Mahathir regrets failure to change complacent Malays

comments     Published     Updated

Prime Minister Dr Mahathir Mohamad has expressed regret over his failure to change the mindset of Malay Muslims, whom he slammed as complacent, incompetent and ungrateful.

Mahathir, who has ruled for more than 20 years, said he had tried everything from pleading to praying, in trying to jolt the community from what he called a "culture" of extravagance and taking the easy way out.

"This is our culture. We do not know what is hardship, we only want things to be easy," he said during an interview with Sunday's Malay-language Mingguan Malaysia .

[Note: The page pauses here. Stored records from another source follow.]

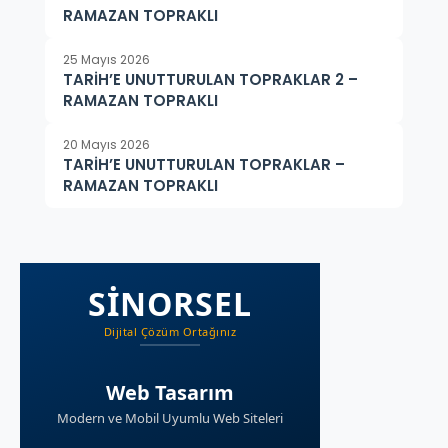
RAMAZAN TOPRAKLI
25 Mayıs 2026
TARİH’E UNUTTURULAN TOPRAKLAR 2 –
RAMAZAN TOPRAKLI
20 Mayıs 2026
TARİH’E UNUTTURULAN TOPRAKLAR –
RAMAZAN TOPRAKLI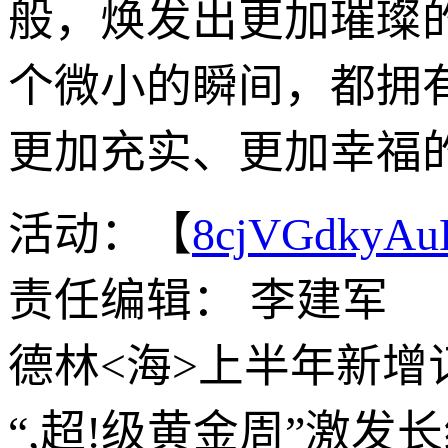
般，焕发出更加璀璨
个微小的瞬间，都拥
更加充实、更加幸福的
活动：【
8cjVGdkyA
责任编辑： 李建军
德林<海>上半年新增订
“,超!级黄金周”激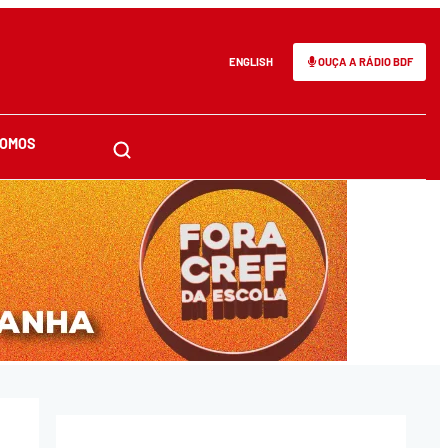
ENGLISH
OUÇA A RÁDIO BDF
SOMOS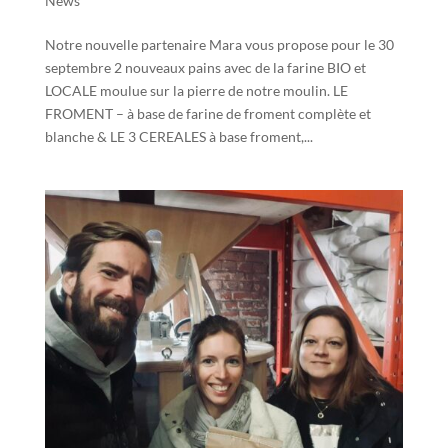
News
Notre nouvelle partenaire Mara vous propose pour le 30
septembre 2 nouveaux pains avec de la farine BIO et
LOCALE moulue sur la pierre de notre moulin. LE
FROMENT – à base de farine de froment complète et
blanche & LE 3 CEREALES à base froment,...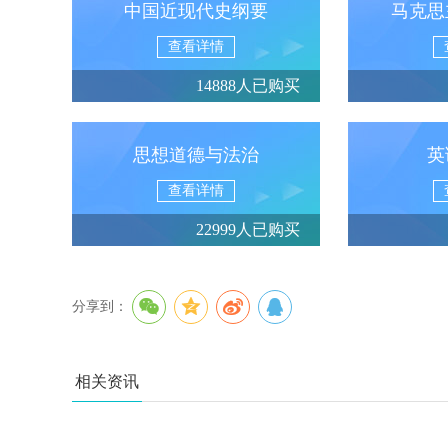
中国近现代史纲要
马克思
查看详情
14888人已购买
思想道德与法治
英
查看详情
22999人已购买
分享到：
相关资讯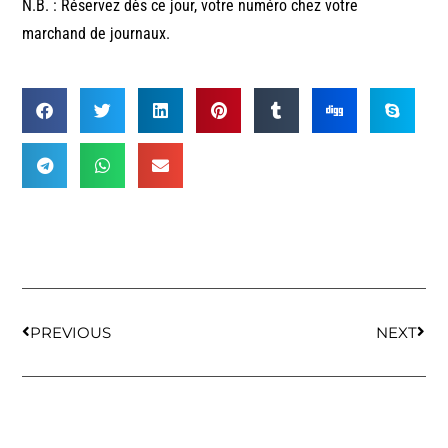
N.B. : Réservez dès ce jour, votre numéro chez votre
marchand de journaux.
PREVIOUS
NEXT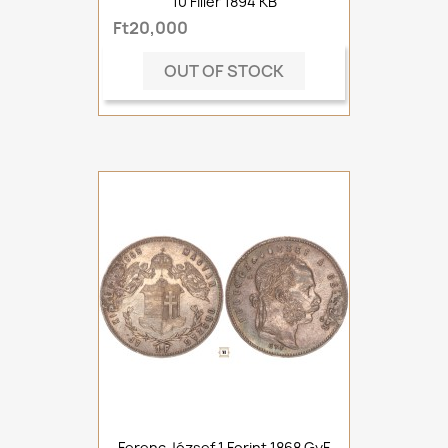
10 Fillér 1894 KB
Ft20,000
OUT OF STOCK
Ferenc József 1 Forint 1868 GyF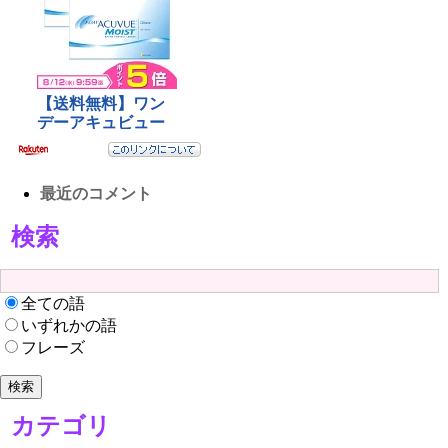
最近のコメント
検索
全ての語
いずれかの語
フレーズ
カテゴリ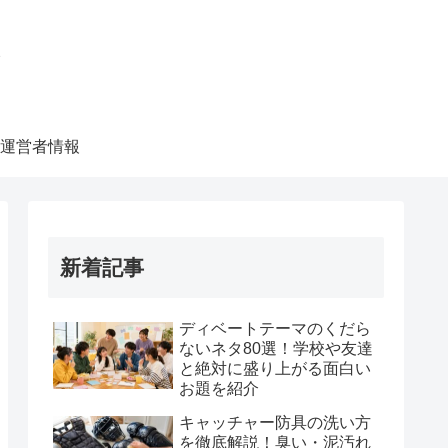
ク
運営者情報
新着記事
ディベートテーマのくだら
ないネタ80選！学校や友達
と絶対に盛り上がる面白い
お題を紹介
キャッチャー防具の洗い方
を徹底解説！臭い・泥汚れ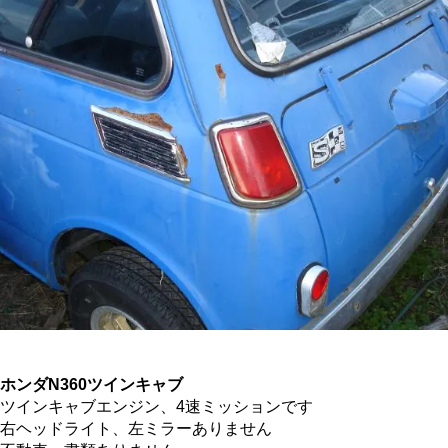
ホンダN360ツインキャブ
ツインキャブエンジン、4速ミッションです
右ヘッドライト、左ミラーありません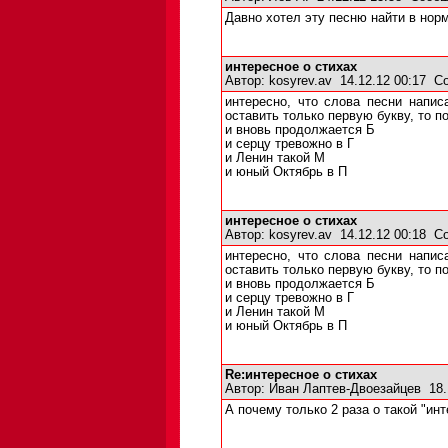
Давно хотел эту песню найти в нор
интересное о стихах
Автор:
kosyrev.av
14.12.12 00:17
С
интересно, что слова песни напи
оставить только первую букву, то 
и вновь продолжается Б
и серцу тревожно в Г
и Ленин такой М
и юный Октябрь в П
интересное о стихах
Автор:
kosyrev.av
14.12.12 00:18
С
интересно, что слова песни напи
оставить только первую букву, то 
и вновь продолжается Б
и серцу тревожно в Г
и Ленин такой М
и юный Октябрь в П
Re:интересное о стихах
Автор:
Иван Лаптев-Двоезайцев
18.
А почему только 2 раза о такой "ин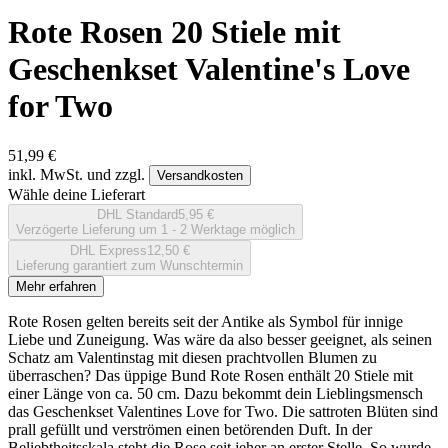
Rote Rosen 20 Stiele mit
Geschenkset Valentine's Love
for Two
51,99 €
inkl. MwSt. und zzgl.
Versandkosten
Wähle deine Lieferart
DHL Standard
5,95 €
Verzögerte Lieferung um 1 - 2 Werktage möglich
DHL Express
12,50 €
Lieferung garantiert zum Wunschtermin
Mehr erfahren
Rote Rosen gelten bereits seit der Antike als Symbol für innige
Liebe und Zuneigung. Was wäre da also besser geeignet, als seinen
Schatz am Valentinstag mit diesen prachtvollen Blumen zu
überraschen? Das üppige Bund Rote Rosen enthält 20 Stiele mit
einer Länge von ca. 50 cm. Dazu bekommt dein Lieblingsmensch
das Geschenkset Valentines Love for Two. Die sattroten Blüten sind
prall gefüllt und verströmen einen betörenden Duft. In der
Beliebtheitsskala steht die Rose seit jeher an erster Stelle. So wurde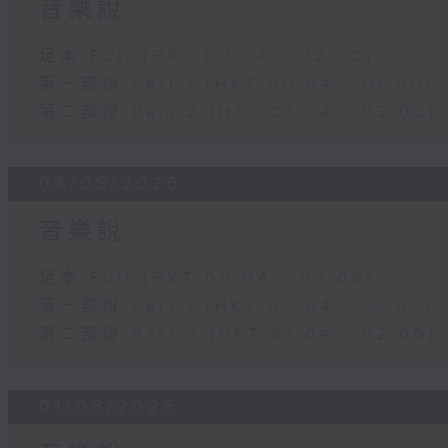
音樂說
足本 Full (HKT 00:04 - 02:00)
第一部份 Part 1 (HKT 00:04 - 01:00)
第二部份 Part 2 (HKT 01:04 - 02:00)
04/08/2026
音樂說
足本 Full (HKT 00:04 - 02:00)
第一部份 Part 1 (HKT 00:04 - 01:00)
第二部份 Part 2 (HKT 01:04 - 02:00)
01/08/2026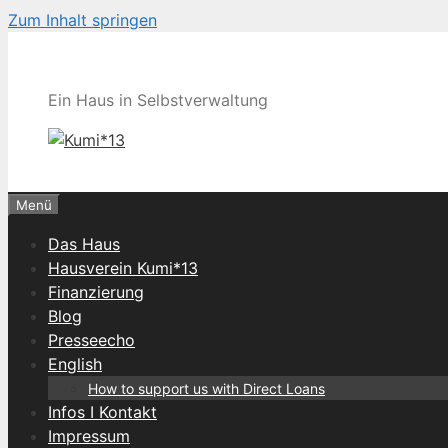
Zum Inhalt springen
Ein Haus in Selbstverwaltung
Menü
Das Haus
Hausverein Kumi*13
Finanzierung
Blog
Presseecho
English
How to support us with Direct Loans
Infos I Kontakt
Impressum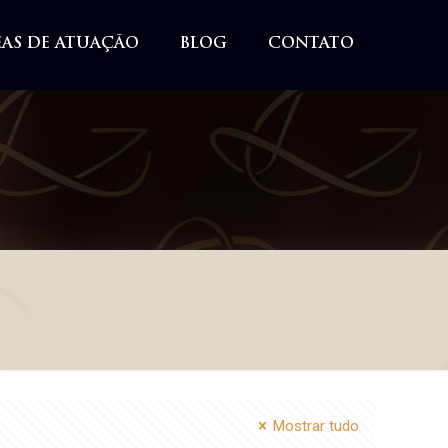
EAS DE ATUAÇÃO
BLOG
CONTATO
Mostrar tudo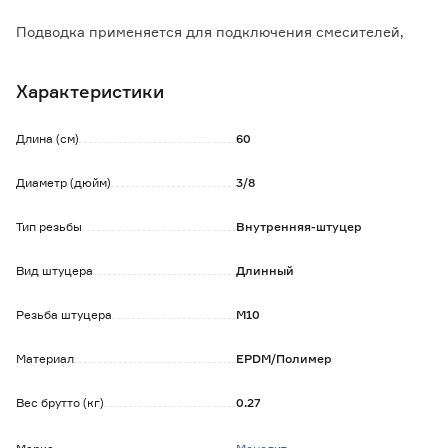
Подводка применяется для подключения смесителей,
устанавливаемых на мойки и умывальники.
Шланг монтируется на соответствующий трубопровод и
Характеристики
обеспечивает свободную циркуляцию потока холодной и
горячей воды.
Длина (см)
60
Диаметр (дюйм)
3/8
Тип резьбы
Внутренняя-штуцер
Вид штуцера
Длинный
Резьба штуцера
М10
Материал
EPDM/Полимер
Вес брутто (кг)
0.27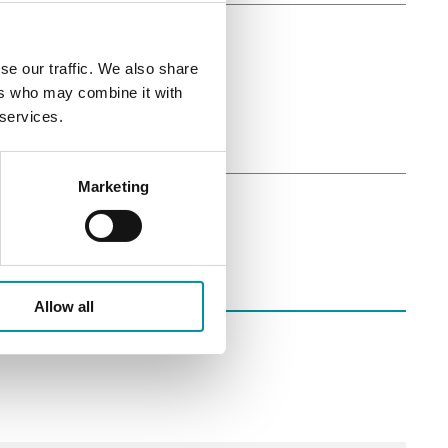
se our traffic. We also share
ers who may combine it with
 services.
Marketing
Allow all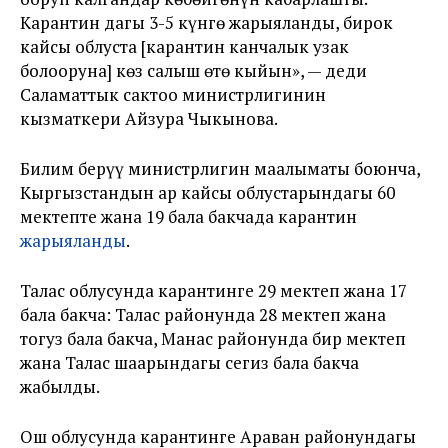
Карантин дагы 3-5 күнгө жарыяланды, бирок
кайсы облуста [карантин канчалык узак
болооруна] көз салыш өтө кыйын», — деди
Саламаттык сактоо министрлигинин
кызматкери Айзура Чыкынова.
Билим берүү министрлигин маалыматы боюнча,
Кыргызстандын ар кайсы облустарындагы
60
мектепте жана 19 бала бакчада карантин
жарыяланды
.
Талас облусунда карантинге 29 мектеп жана 17
бала бакча: Талас районунда 28 мектеп жана
тогуз бала бакча, Манас районунда бир мектеп
жана Талас шаарындагы сегиз бала бакча
жабылды.
Ош облусунда карантинге Араван районундагы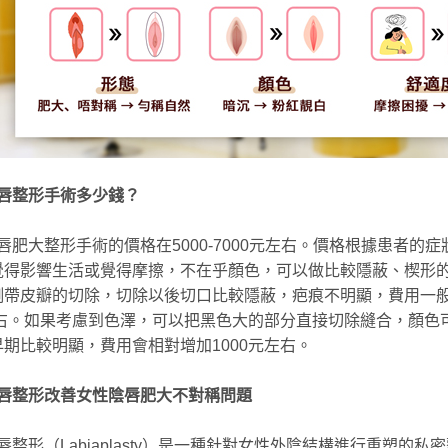
唇整形手術多少錢？
唇肥大整形手術的價格在5000-7000元左右。價格根據患者的
覺得影響生活或覺得摩擦，不在乎顏色，可以做比較隱蔽、楔形
帶皮瓣的切除，切除以後切口比較隱蔽，疤痕不明顯，費用一般在
元左右。如果考慮到色澤，可以把黑色大的部分直接切除縫合，顏色
期比較明顯，費用會相對增加1000元左右。
唇整形改善女性陰唇肥大不對稱問題
唇整形（Labiaplasty）是一種針對女性外陰結構進行重塑的私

The premier said despite the "dissapointing" tendency to still depend on other's for their own development, he still had hope that the community would change their attitudes.

"What else (can I do) ... I have tried to be an example, tried to teach, scolded, cried and even prayed.

"(But) I have failed. I have failed to achieve the most important thing - how to change the Malays."

Malays and other indigenous groups make up 65 percent of Malaysia's population of 23 million, ethnic-Chinese 26 percent and Indians seven percent.

'Want to be a normal member'

Mahathir, 76, said he was dissatisfied with the current position of Malays in the country, who despite receving aid from the government, were still unable to compete with the Chinese community in terms of wealth and development.

"If we were to take from (capital) Kuala Lumpur, all that belongs to the Chinese including their homes and buildings, what is there left (that belongs to the Malays)?" he said.

"The Chinese in Malaysia have no special rights, they experience discrimination.

"But they are more successful than us."

Malaysia, which won its independence from Britain in 1957, has in place a system of affirmative action for ethnic Malays because the Chinese minority is seen as wielding disproportionate economic wealth.

When asked if he would change anything if he could go back to 1981, when he first took position as president of Umno, backbone of the governing Barisan Nasional coalition, Mahathir said he would have chosen not to be the party leader.

"I want to be a normal member. Because I cannot do anything (for the Malays)."